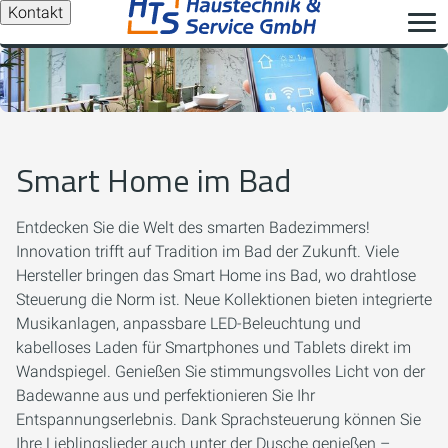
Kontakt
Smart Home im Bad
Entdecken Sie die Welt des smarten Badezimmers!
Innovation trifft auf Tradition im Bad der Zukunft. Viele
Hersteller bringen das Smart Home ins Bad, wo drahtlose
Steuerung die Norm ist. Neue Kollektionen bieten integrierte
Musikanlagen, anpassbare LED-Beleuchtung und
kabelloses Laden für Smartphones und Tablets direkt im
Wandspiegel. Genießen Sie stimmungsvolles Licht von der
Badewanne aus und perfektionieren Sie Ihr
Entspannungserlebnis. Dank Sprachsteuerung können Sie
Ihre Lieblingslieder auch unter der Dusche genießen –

-----

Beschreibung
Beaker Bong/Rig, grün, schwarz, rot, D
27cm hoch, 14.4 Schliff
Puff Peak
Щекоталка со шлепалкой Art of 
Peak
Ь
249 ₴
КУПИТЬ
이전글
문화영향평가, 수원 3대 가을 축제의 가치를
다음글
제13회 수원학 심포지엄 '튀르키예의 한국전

-----

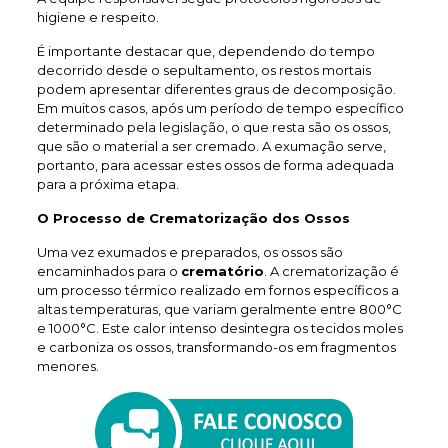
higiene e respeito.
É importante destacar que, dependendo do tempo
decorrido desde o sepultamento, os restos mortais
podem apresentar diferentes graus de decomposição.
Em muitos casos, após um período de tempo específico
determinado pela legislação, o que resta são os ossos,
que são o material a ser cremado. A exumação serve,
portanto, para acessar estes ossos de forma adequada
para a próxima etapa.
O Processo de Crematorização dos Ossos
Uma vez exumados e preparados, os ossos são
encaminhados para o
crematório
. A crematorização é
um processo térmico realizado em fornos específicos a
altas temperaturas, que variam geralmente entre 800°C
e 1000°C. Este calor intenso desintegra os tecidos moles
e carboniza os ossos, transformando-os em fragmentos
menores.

-----

EXERCISE PROMPT> Which lines of the entries above contain the word "tempo"? Copy each of them.

SOLUTION>
É importante destacar que, dependendo do tempo
Em muitos casos, após um período de tempo específico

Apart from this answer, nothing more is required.